Task goal: Each record should be copied exactly into the answer, and no picture should go with it.
BEGIN Data for review
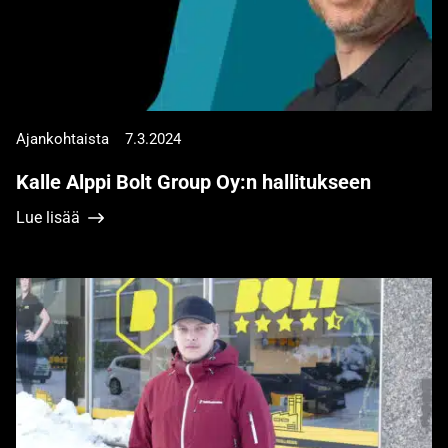
Ajankohtaista
7.3.2024
Kalle Alppi Bolt Group Oy:n hallitukseen
Lue lisää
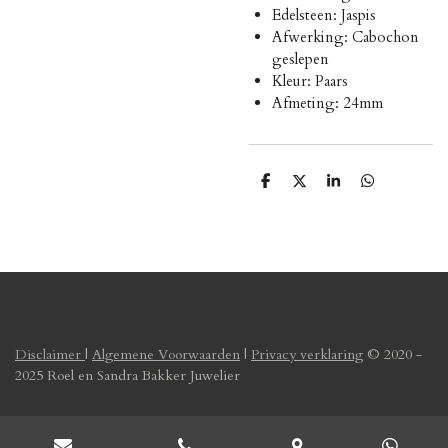
Edelsteen: Jaspis
Afwerking: Cabochon
geslepen
Kleur: Paars
Afmeting: 24mm
D
D
S
D
e
e
h
e
l
e
a
l
e
l
r
e
n
e
n
Disclaimer
|
Algemene Voorwaarden
|
Privacy verklaring
© 2020 -
2025 Roel en Sandra Bakker Juwelier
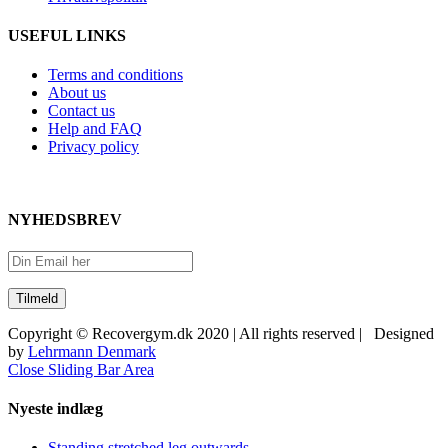
USEFUL LINKS
Terms and conditions
About us
Contact us
Help and FAQ
Privacy policy
NYHEDSBREV
Copyright © Recovergym.dk 2020 | All rights reserved | Designed
by
Lehrmann Denmark
Close Sliding Bar Area
Nyeste indlæg
Standing stretched leg outwards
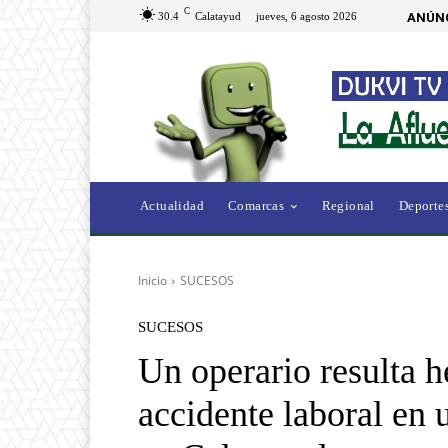
C
30.4
Calatayud
jueves, 6 agosto 2026
ANÚNC
Actualidad
Comarcas
Regional
Deporte
Inicio
SUCESOS
SUCESOS
Un operario resulta he
accidente laboral en 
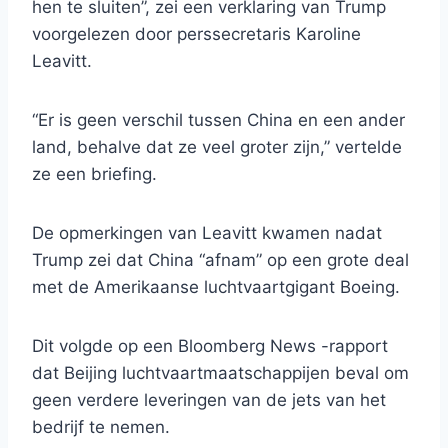
hen te sluiten”, zei een verklaring van Trump
voorgelezen door perssecretaris Karoline
Leavitt.
“Er is geen verschil tussen China en een ander
land, behalve dat ze veel groter zijn,” vertelde
ze een briefing.
De opmerkingen van Leavitt kwamen nadat
Trump zei dat China “afnam” op een grote deal
met de Amerikaanse luchtvaartgigant Boeing.
Dit volgde op een Bloomberg News -rapport
dat Beijing luchtvaartmaatschappijen beval om
geen verdere leveringen van de jets van het
bedrijf te nemen.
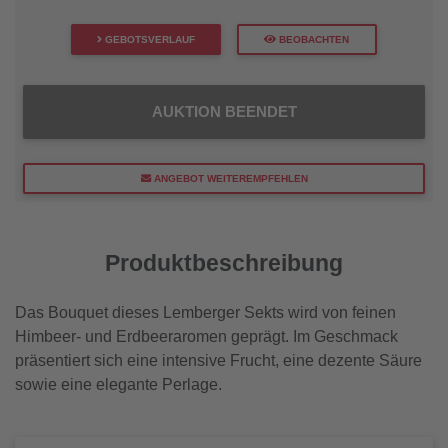
GEBOTSVERLAUF
BEOBACHTEN
AUKTION BEENDET
ANGEBOT WEITEREMPFEHLEN
Produktbeschreibung
Das Bouquet dieses Lemberger Sekts wird von feinen
Himbeer- und Erdbeeraromen geprägt. Im Geschmack
präsentiert sich eine intensive Frucht, eine dezente Säure
sowie eine elegante Perlage.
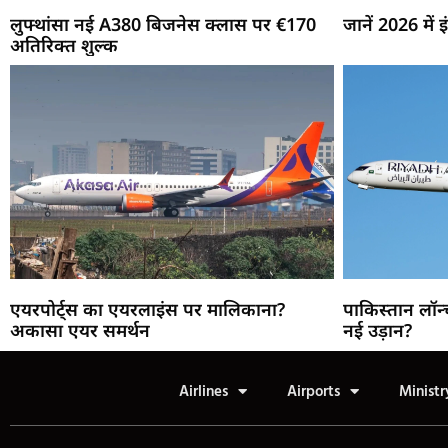
लुफ्थांसा नई A380 बिजनेस क्लास पर €170
जानें 2026 में
अतिरिक्त शुल्क
एयरपोर्ट्स का एयरलाइंस पर मालिकाना?
पाकिस्तान लॉन्
अकासा एयर समर्थन
नई उड़ान?
Airlines
Airports
Ministr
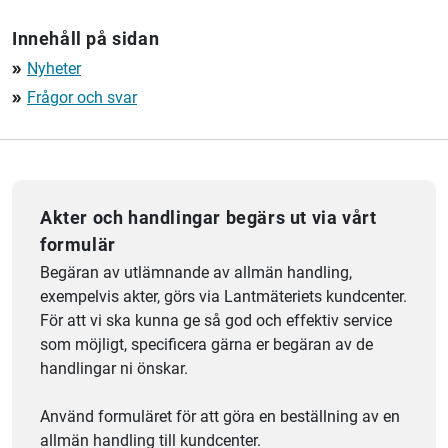
Innehåll på sidan
Nyheter
double_arrow
Frågor och svar
double_arrow
Akter och handlingar begärs ut via vårt
formulär
Begäran av utlämnande av allmän handling,
exempelvis akter, görs via Lantmäteriets kundcenter.
För att vi ska kunna ge så god och effektiv service
som möjligt, specificera gärna er begäran av de
handlingar ni önskar.
Använd formuläret för att göra en beställning av en
allmän handling till kundcenter.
END Data for review
Final answer:
Ajankohtaista
7.3.2024
Kalle Alppi Bolt Group Oy:n hallitukseen
Lue lisää
Edelsteen: Jaspis
Afwerking: Cabochon
geslepen
Kleur: Paars
Afmeting: 24mm
D
D
S
D
e
e
h
e
l
e
a
l
e
l
r
e
n
e
n
Disclaimer
|
Algemene Voorwaarden
|
Privacy verklaring
© 2020 -
2025 Roel en Sandra Bakker Juwelier
USEFUL LINKS
Terms and conditions
About us
Contact us
Help and FAQ
Privacy policy
NYHEDSBREV
Copyright © Recovergym.dk 2020 | All rights reserved | Designed
by
Lehrmann Denmark
Close Sliding Bar Area
Nyeste indlæg
Standing stretched leg outwards
C
30.4
Calatayud
jueves, 6 agosto 2026
ANÚNC
Actualidad
Comarcas
Regional
Deporte
Inicio
SUCESOS
SUCESOS
Un operario resulta he
accidente laboral en 
hen te sluiten”, zei een verklaring van Trump
voorgelezen door perssecretaris Karoline
Leavitt.
“Er is geen verschil tussen China en een ander
land, behalve dat ze veel groter zijn,” vertelde
ze een briefing.
De opmerkingen van Leavitt kwamen nadat
Trump zei dat China “afnam” op een grote deal
met de Amerikaanse luchtvaartgigant Boeing.
Dit volgde op een Bloomberg News -rapport
dat Beijing luchtvaartmaatschappijen beval om
geen verdere leveringen van de jets van het
bedrijf te nemen.
GEBOTSVERLAUF
BEOBACHTEN
AUKTION BEENDET
ANGEBOT WEITEREMPFEHLEN
Produktbeschreibung
Das Bouquet dieses Lemberger Sekts wird von feinen
Himbeer- und Erdbeeraromen geprägt. Im Geschmack
präsentiert sich eine intensive Frucht, eine dezente Säure
sowie eine elegante Perlage.
लुफ्थांसा नई A380 बिजनेस क्लास पर €170
जानें 2026 में
अतिरिक्त शुल्क
एयरपोर्ट्स का एयरलाइंस पर मालिकाना?
पाकिस्तान लॉन्
अकासा एयर समर्थन
नई उड़ान?
Airlines
Airports
Ministr
Innehåll på sidan
Nyheter
double_arrow
Frågor och svar
double_arrow
Akter och handlingar begärs ut via vårt
formulär
Begäran av utlämnande av allmän handling,
exempelvis akter, görs via Lantmäteriets kundcenter.
För att vi ska kunna ge så god och effektiv service
som möjligt, specificera gärna er begäran av de
handlingar ni önskar.
Använd formuläret för att göra en beställning av en
allmän handling till kundcenter.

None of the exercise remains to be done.